- [What you need to do]: Nothing but a number should be given: the count of lines in the data that include the string "Mobile".

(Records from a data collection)

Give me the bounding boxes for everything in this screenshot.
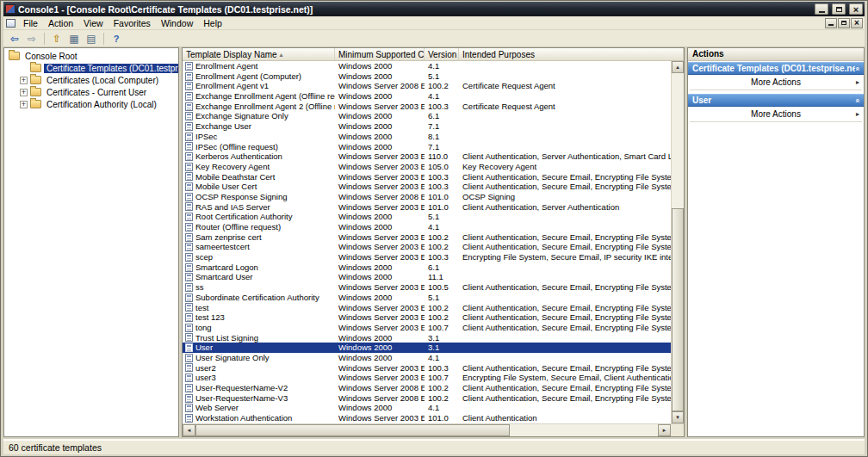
menu-favorites[interactable]: Favorites	[108, 17, 156, 29]
table-row[interactable]: Trust List SigningWindows 20003.1	[183, 333, 671, 343]
certificate-template-icon	[185, 273, 193, 281]
more-actions-item[interactable]: More Actions▸	[688, 75, 864, 90]
menu-view[interactable]: View	[78, 17, 108, 29]
table-row[interactable]: Smartcard UserWindows 200011.1	[183, 272, 671, 282]
up-one-level-button[interactable]: ⇧	[49, 31, 65, 46]
tree-item-console-root[interactable]: Console Root	[4, 50, 178, 62]
table-row[interactable]: Smartcard LogonWindows 20006.1	[183, 262, 671, 273]
table-row[interactable]: Kerberos AuthenticationWindows Server 20…	[183, 151, 671, 162]
table-row[interactable]: Enrollment Agent v1Windows Server 2008 E…	[183, 81, 671, 91]
table-row[interactable]: Key Recovery AgentWindows Server 2003 En…	[183, 162, 671, 172]
column-header[interactable]: Template Display Name▴	[183, 48, 335, 60]
table-row[interactable]: Root Certification AuthorityWindows 2000…	[183, 212, 671, 222]
table-row[interactable]: user3Windows Server 2003 Ent...100.7Encr…	[183, 373, 671, 383]
horizontal-scrollbar[interactable]: ◄ ►	[183, 424, 671, 436]
expand-icon[interactable]: +	[20, 89, 28, 96]
help-button[interactable]: ?	[108, 31, 124, 46]
min-ca-cell: Windows Server 2003 Ent...	[335, 172, 425, 182]
child-minimize-button[interactable]	[825, 18, 837, 28]
template-name: Web Server	[195, 403, 239, 413]
scroll-up-button[interactable]: ▲	[672, 61, 684, 73]
menu-help[interactable]: Help	[198, 17, 227, 29]
column-header-label: Version	[428, 50, 456, 59]
table-row[interactable]: Workstation AuthenticationWindows Server…	[183, 413, 671, 423]
show-hide-tree-button[interactable]: ▦	[66, 31, 82, 46]
table-row[interactable]: Exchange Signature OnlyWindows 20006.1	[183, 111, 671, 121]
export-list-button[interactable]: ▤	[84, 31, 99, 46]
template-name: Subordinate Certification Authority	[195, 293, 319, 303]
table-row[interactable]: Enrollment AgentWindows 20004.1	[183, 61, 671, 71]
scroll-left-button[interactable]: ◄	[183, 424, 195, 436]
table-row[interactable]: Mobile User CertWindows Server 2003 Ent.…	[183, 182, 671, 192]
actions-section-header[interactable]: Certificate Templates (DC01.testprise.ne…	[688, 62, 864, 75]
horizontal-scroll-thumb[interactable]	[195, 424, 510, 436]
scroll-right-button[interactable]: ►	[658, 424, 671, 436]
collapse-chevron-icon[interactable]: «	[852, 98, 861, 102]
template-name-cell: Mobile Deathstar Cert	[183, 172, 335, 182]
table-row[interactable]: scepWindows Server 2003 Ent...100.3Encry…	[183, 252, 671, 262]
maximize-button[interactable]	[832, 3, 846, 15]
vertical-scroll-track[interactable]	[672, 73, 684, 411]
table-row[interactable]: Exchange UserWindows 20007.1	[183, 121, 671, 132]
table-row[interactable]: Exchange Enrollment Agent (Offline reque…	[183, 91, 671, 102]
table-row[interactable]: OCSP Response SigningWindows Server 2008…	[183, 192, 671, 202]
table-row[interactable]: user2Windows Server 2003 Ent...100.3Clie…	[183, 363, 671, 374]
table-row[interactable]: Exchange Enrollment Agent 2 (Offline req…	[183, 102, 671, 112]
table-row[interactable]: test 123Windows Server 2003 Ent...100.2C…	[183, 312, 671, 323]
table-row[interactable]: RAS and IAS ServerWindows Server 2003 En…	[183, 202, 671, 213]
folder-icon	[9, 52, 20, 60]
template-name: Enrollment Agent	[195, 61, 257, 71]
min-ca-cell: Windows Server 2003 Ent...	[335, 162, 425, 172]
column-header[interactable]: Minimum Supported CAs	[335, 48, 425, 60]
vertical-scrollbar[interactable]: ▲ ▼	[671, 61, 684, 423]
table-row[interactable]: UserWindows 20003.1	[183, 343, 671, 353]
collapse-chevron-icon[interactable]: «	[852, 66, 861, 71]
table-row[interactable]: Sam zenprise certWindows Server 2003 Ent…	[183, 232, 671, 243]
column-header[interactable]: Version	[425, 48, 459, 60]
table-row[interactable]: IPSecWindows 20008.1	[183, 132, 671, 142]
table-row[interactable]: User-RequesterName-V3Windows Server 2008…	[183, 393, 671, 404]
tree-item[interactable]: +Certification Authority (Local)	[4, 98, 178, 110]
forward-button[interactable]: ⇨	[24, 31, 40, 46]
table-row[interactable]: testWindows Server 2003 Ent...100.2Clien…	[183, 303, 671, 313]
certificate-template-icon	[185, 182, 193, 191]
purposes-cell: Client Authentication, Secure Email, Enc…	[459, 312, 671, 323]
expand-icon[interactable]: +	[20, 77, 28, 84]
table-row[interactable]: Web ServerWindows 20004.1	[183, 403, 671, 413]
back-button[interactable]: ⇦	[7, 31, 22, 46]
tree-item[interactable]: +Certificates (Local Computer)	[4, 74, 178, 86]
horizontal-scroll-track[interactable]	[195, 424, 658, 436]
divider	[690, 121, 862, 122]
menu-file[interactable]: File	[18, 17, 43, 29]
table-row[interactable]: ssWindows Server 2003 Ent...100.5Client …	[183, 282, 671, 293]
table-row[interactable]: User-RequesterName-V2Windows Server 2008…	[183, 383, 671, 393]
menu-action[interactable]: Action	[43, 17, 78, 29]
table-row[interactable]: Router (Offline request)Windows 20004.1	[183, 222, 671, 232]
template-name: Key Recovery Agent	[195, 162, 270, 172]
version-cell: 100.2	[425, 242, 459, 252]
column-header[interactable]: Intended Purposes	[459, 48, 684, 60]
actions-section-header[interactable]: User«	[688, 94, 864, 107]
more-actions-item[interactable]: More Actions▸	[688, 107, 864, 121]
child-close-button[interactable]: ×	[851, 18, 863, 28]
vertical-scroll-thumb[interactable]	[672, 208, 684, 411]
table-row[interactable]: Subordinate Certification AuthorityWindo…	[183, 293, 671, 303]
table-row[interactable]: IPSec (Offline request)Windows 20007.1	[183, 142, 671, 152]
child-restore-button[interactable]	[838, 18, 850, 28]
table-row[interactable]: Mobile Deathstar CertWindows Server 2003…	[183, 172, 671, 182]
table-row[interactable]: sameertestcertWindows Server 2003 Ent...…	[183, 242, 671, 252]
template-name: Mobile Deathstar Cert	[195, 172, 275, 182]
close-button[interactable]: ×	[849, 3, 863, 15]
table-row[interactable]: Enrollment Agent (Computer)Windows 20005…	[183, 71, 671, 82]
scroll-down-button[interactable]: ▼	[672, 411, 684, 423]
tree-item[interactable]: +Certificates - Current User	[4, 86, 178, 98]
tree-item[interactable]: Certificate Templates (DC01.testprise.ne…	[4, 62, 178, 74]
minimize-button[interactable]	[815, 3, 828, 15]
title-bar[interactable]: Console1 - [Console Root\Certificate Tem…	[3, 2, 865, 16]
menu-window[interactable]: Window	[156, 17, 198, 29]
table-row[interactable]: tongWindows Server 2003 Ent...100.7Clien…	[183, 323, 671, 333]
template-name: scep	[195, 252, 213, 262]
expand-icon[interactable]: +	[20, 101, 28, 108]
template-name: user2	[195, 363, 216, 374]
table-row[interactable]: User Signature OnlyWindows 20004.1	[183, 353, 671, 363]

- [Written reply]: 4